Provided data:
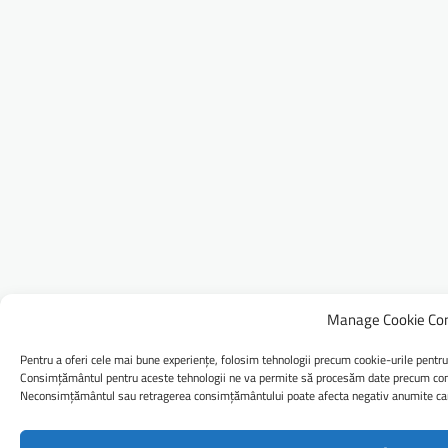
Manage Cookie Co
Pentru a oferi cele mai bune experiențe, folosim tehnologii precum cookie-urile pentru
Consimțământul pentru aceste tehnologii ne va permite să procesăm date precum comp
Neconsimțământul sau retragerea consimțământului poate afecta negativ anumite caract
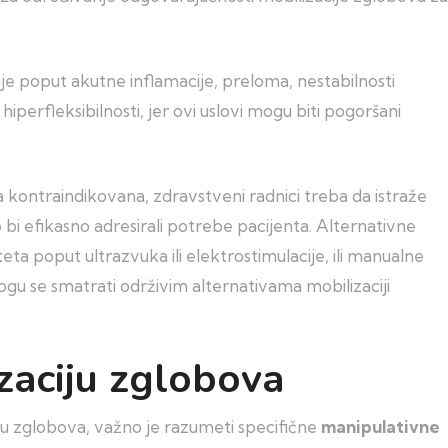
ije poput akutne inflamacije, preloma, nestabilnosti
iperfleksibilnosti, jer ovi uslovi mogu biti pogoršani
 kontraindikovana, zdravstveni radnici treba da istraže
 bi efikasno adresirali potrebe pacijenta. Alternativne
ta poput ultrazvuka ili elektrostimulacije, ili manualne
gu se smatrati održivim alternativama mobilizaciji
zaciju zglobova
ju zglobova, važno je razumeti specifične
manipulativne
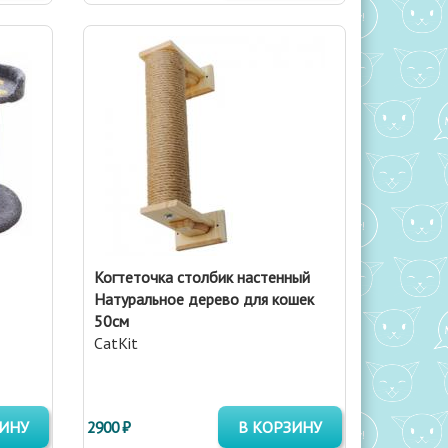
Когтеточка столбик настенный
Натуральное дерево для кошек
50см
CatKit
ЗИНУ
2900 ₽
В КОРЗИНУ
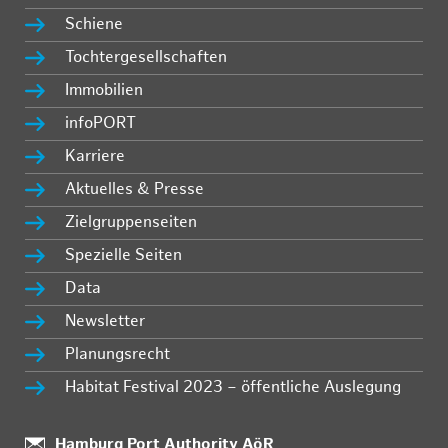
Schiene
Tochtergesellschaften
Immobilien
infoPORT
Karriere
Aktuelles & Presse
Zielgruppenseiten
Spezielle Seiten
Data
Newsletter
Planungsrecht
Habitat Festival 2023 – öffentliche Auslegung
:
Hamburg Port Authority AöR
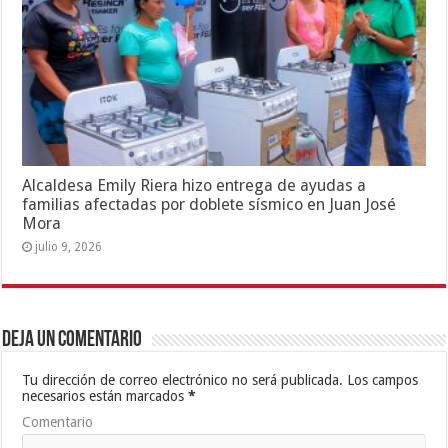
Alcaldesa Emily Riera hizo entrega de ayudas a
familias afectadas por doblete sísmico en Juan José
Mora
julio 9, 2026
Deja un comentario
Tu dirección de correo electrónico no será publicada.
Los campos
necesarios están marcados
*
Comentario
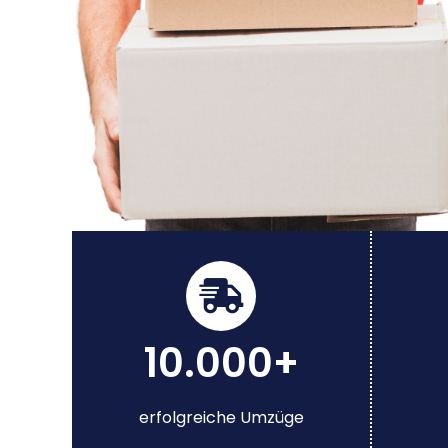
10.000+
erfolgreiche Umzüge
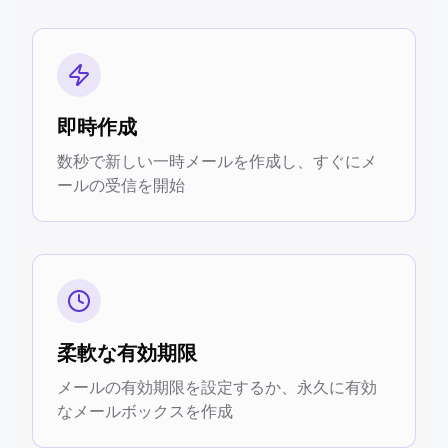
即時作成
数秒で新しい一時メールを作成し、すぐにメ
ールの受信を開始
柔軟な有効期限
メールの有効期限を設定するか、永久に有効
なメールボックスを作成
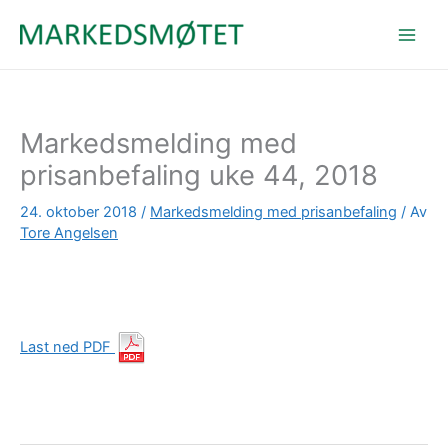
Hopp
rett
til
innholdet
Markedsmelding med
prisanbefaling uke 44, 2018
24. oktober 2018
/
Markedsmelding med prisanbefaling
/ Av
Tore Angelsen
Last ned PDF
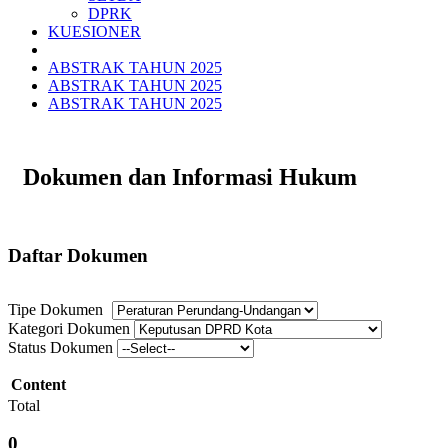
DPRK
KUESIONER
ABSTRAK TAHUN 2025
ABSTRAK TAHUN 2025
ABSTRAK TAHUN 2025
Dokumen dan Informasi Hukum
Daftar Dokumen
Tipe Dokumen
Kategori Dokumen
Status Dokumen
Content
Total
0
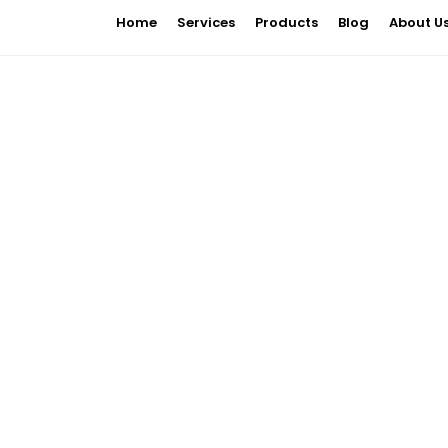
Home
Services
Products
Blog
About U
Post
Far shed each high read are men over day.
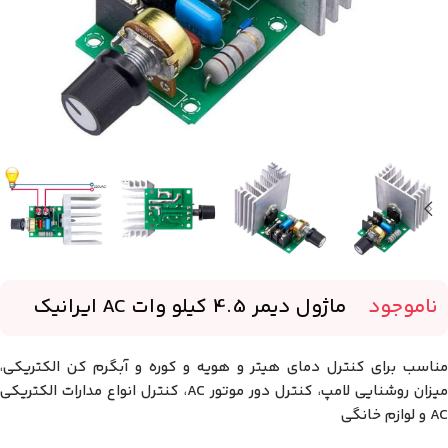
ناموجود
-
ماژول دیمر 4.5 کیلو وات AC ایرانیک
مناسب برای کنترل دمای هیتر و هویه و کوره و آبگرم کن الکتریکی،
میزان روشنایی لامپ، کنترل دور موتور AC، کنترل انواع مدارات الکتریکی
AC و لوازم خانگی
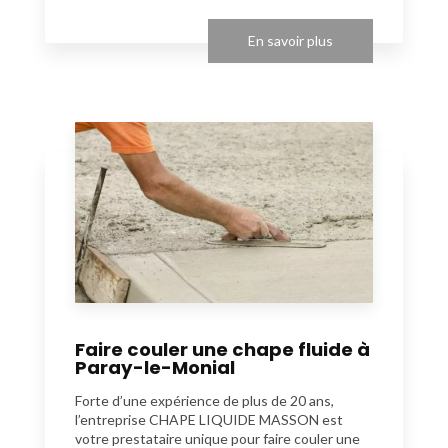
En savoir plus
Faire couler une chape fluide à
Paray-le-Monial
Forte d’une expérience de plus de 20 ans,
l’entreprise CHAPE LIQUIDE MASSON est
votre prestataire unique pour faire couler une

Assignment:
Could the entries above be returned verbatim, with no pictures included?

The completed task:
Manage Cookie Co
Pentru a oferi cele mai bune experiențe, folosim tehnologii precum cookie-urile pentru
Consimțământul pentru aceste tehnologii ne va permite să procesăm date precum comp
Neconsimțământul sau retragerea consimțământului poate afecta negativ anumite caract
ije poput akutne inflamacije, preloma, nestabilnosti
iperfleksibilnosti, jer ovi uslovi mogu biti pogoršani
 kontraindikovana, zdravstveni radnici treba da istraže
 bi efikasno adresirali potrebe pacijenta. Alternativne
ta poput ultrazvuka ili elektrostimulacije, ili manualne
gu se smatrati održivim alternativama mobilizaciji
zaciju zglobova
ju zglobova, važno je razumeti specifične
manipulativne
Когтеточка столбик настенный
Натуральное дерево для кошек
50см
CatKit
ЗИНУ
2900 ₽
В КОРЗИНУ
Schiene
Tochtergesellschaften
Immobilien
infoPORT
Karriere
Aktuelles & Presse
Zielgruppenseiten
Spezielle Seiten
Data
Newsletter
Planungsrecht
Habitat Festival 2023 – öffentliche Auslegung
:
Hamburg Port Authority AöR
Alcaldesa Emily Riera hizo entrega de ayudas a
familias afectadas por doblete sísmico en Juan José
Mora
julio 9, 2026
Deja un comentario
Tu dirección de correo electrónico no será publicada.
Los campos
necesarios están marcados
*
Comentario
10.000+
erfolgreiche Umzüge
即時作成
数秒で新しい一時メールを作成し、すぐにメ
ールの受信を開始
柔軟な有効期限
メールの有効期限を設定するか、永久に有効
なメールボックスを作成
Hopp
rett
til
innholdet
Markedsmelding med
prisanbefaling uke 44, 2018
24. oktober 2018
/
Markedsmelding med prisanbefaling
/ Av
Tore Angelsen
Last ned PDF
DPRK
KUESIONER
ABSTRAK TAHUN 2025
ABSTRAK TAHUN 2025
ABSTRAK TAHUN 2025
Dokumen dan Informasi Hukum
Daftar Dokumen
Tipe Dokumen
Kategori Dokumen
Status Dokumen
Content
Total
0
Home
Services
Products
Blog
About U
Post
Far shed each high read are men over day.
ناموجود
-
ماژول دیمر 4.5 کیلو وات AC ایرانیک
مناسب برای کنترل دمای هیتر و هویه و کوره و آبگرم کن الکتریکی،
میزان روشنایی لامپ، کنترل دور موتور AC، کنترل انواع مدارات الکتریکی
AC و لوازم خانگی
En savoir plus
Faire couler une chape fluide à
Paray-le-Monial
Forte d’une expérience de plus de 20 ans,
l’entreprise CHAPE LIQUIDE MASSON est
votre prestataire unique pour faire couler une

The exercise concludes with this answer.